Generates a mock person table and integrates it into an existing CDM object.
Source:R/mockPerson.R
mockPerson.Rd
This function creates a mock person table with specified characteristics for each individual, including a randomly assigned date of birth within a given range and gender based on specified proportions. It populates the CDM object's person table with these entries, ensuring each record is uniquely identified.
Usage
mockPerson(
cdm = mockCdmReference(),
nPerson = 10,
birthRange = as.Date(c("1950-01-01", "2000-12-31")),
proportionFemale = 0.5,
seed = NULL
)
Arguments
- cdm
A `cdm_reference` object that serves as the base structure for adding the person table. This parameter should be an existing or newly created CDM object that does not yet contain a 'person' table.
- nPerson
An integer specifying the number of mock persons to create in the person table. This defines the scale of the simulation and allows for the creation of datasets with varying sizes.
- birthRange
A date range within which the birthdays of the mock persons will be randomly generated. This should be provided as a vector of two dates (`as.Date` format), specifying the start and end of the range.
- proportionFemale
A numeric value between 0 and 1 indicating the proportion of the persons who are female. For example, a value of 0.5 means approximately 50 the generated persons will be female. This helps simulate realistic demographic distributions.
- seed
An optional integer used to set the seed for random number generation, ensuring reproducibility of the generated data. If provided, this seed allows the function to produce consistent results each time it is run with the same inputs. If 'NULL', the seed is not set, which can lead to different outputs on each run.
Value
A modified `cdm` object with the new 'person' table added. This table includes simulated person data for each generated individual, with unique identifiers and demographic attributes.
Examples
# \donttest{
library(omock)
cdm <- mockPerson(cdm = mockCdmReference(), nPerson = 10)
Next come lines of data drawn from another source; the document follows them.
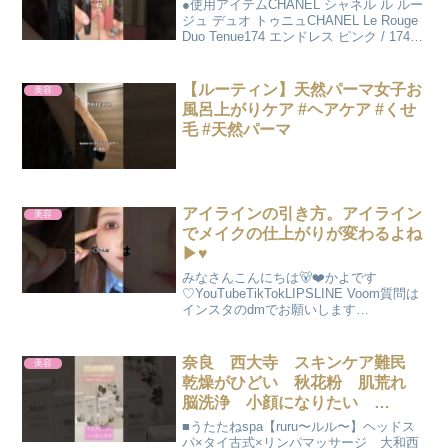
●使用アイテムCHANEL シャネル ル ルー
ジュ デュオ トゥニュCHANEL Le Rouge
Duo Tenue174 エンドレス ピンク / 174
Endless Pink6,270 円(税込)RIMMEL ラス
ティング プロボカ...
【ルーティン】天然パーマ女子お
美容
風呂上がりケア #ヘアケア #くせ
毛 #天然パーマ
アイラインの引き方。アイライン
美容
でメイクの仕上がりが変わるよね
▶♥️
みなさんこんにちは🐻❤️かよです
♡YouTubeTikTokLIPSLINE Voom質問は
インスタのdmでお願いします
♡Instagram🐩YouTubeのお問い合わせ・
お仕事依頼はこちらに🐩
clipper.info@cchan.tv K...
奈良 西大寺 スキンケア難民
美容
乾燥がひどい 秋花粉 肌荒れ
脳洗浄 小顔になりたい
#shorts
■うたたねspa【ruru〜ルル〜】ヘッドス
パ×タイ古式×リンパマッサージ 大和西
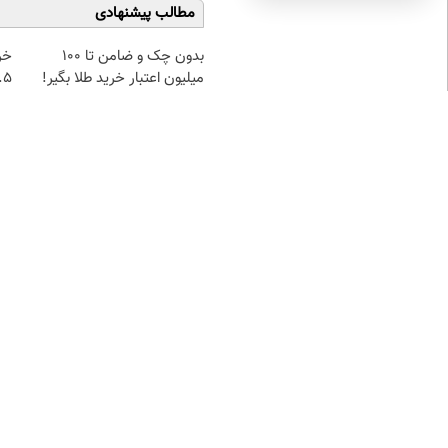
مطالب پیشنهادی
بدون چک و ضامن تا 100
خر
میلیون اعتبار خرید طلا بگیر!
۰.۵ گرم تا
نظر شما
نام
ایمیل
* نظر
* کد امنیتی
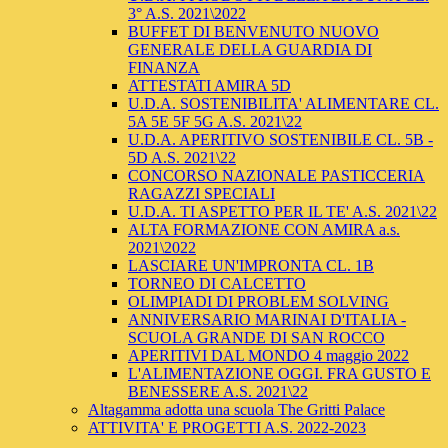
3° A.S. 2021\2022
BUFFET DI BENVENUTO NUOVO
GENERALE DELLA GUARDIA DI
FINANZA
ATTESTATI AMIRA 5D
U.D.A. SOSTENIBILITA' ALIMENTARE CL.
5A 5E 5F 5G A.S. 2021\22
U.D.A. APERITIVO SOSTENIBILE CL. 5B -
5D A.S. 2021\22
CONCORSO NAZIONALE PASTICCERIA
RAGAZZI SPECIALI
U.D.A. TI ASPETTO PER IL TE' A.S. 2021\22
ALTA FORMAZIONE CON AMIRA a.s.
2021\2022
LASCIARE UN'IMPRONTA CL. 1B
TORNEO DI CALCETTO
OLIMPIADI DI PROBLEM SOLVING
ANNIVERSARIO MARINAI D'ITALIA -
SCUOLA GRANDE DI SAN ROCCO
APERITIVI DAL MONDO 4 maggio 2022
L'ALIMENTAZIONE OGGI. FRA GUSTO E
BENESSERE A.S. 2021\22
Altagamma adotta una scuola The Gritti Palace
ATTIVITA' E PROGETTI A.S. 2022-2023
# View the generated person data
print(cdm$person)
#> # A tibble: 10 × 18
#> person_id gender_concept_id year_of_birth month_of_birth day_of_birth
#> * <int> <int> <int> <int> <int>
#> 1 1 8532 1999 3 28
#> 2 2 8507 1955 6 3
#> 3 3 8532 1964 4 18
#> 4 4 8532 1972 7 12
#> 5 5 8532 1988 1 12
#> 6 6 8507 1979 12 6
#> 7 7 8507 1991 7 6
#> 8 8 8532 1993 1 28
#> 9 9 8532 1994 5 5
#> 10 10 8532 1960 5 2
#> # ℹ 13 more variables: race_concept_id <int>, ethnicity_concept_id <int>,
#> # birth_datetime <dttm>, location_id <int>, provider_id <int>,
#> # care_site_id <int>, person_source_value <chr>, gender_source_value <chr>,
#> # gender_source_concept_id <int>, race_source_value <chr>,
#> # race_source_concept_id <int>, ethnicity_source_value <chr>,
#> # ethnicity_source_concept_id <int>
# }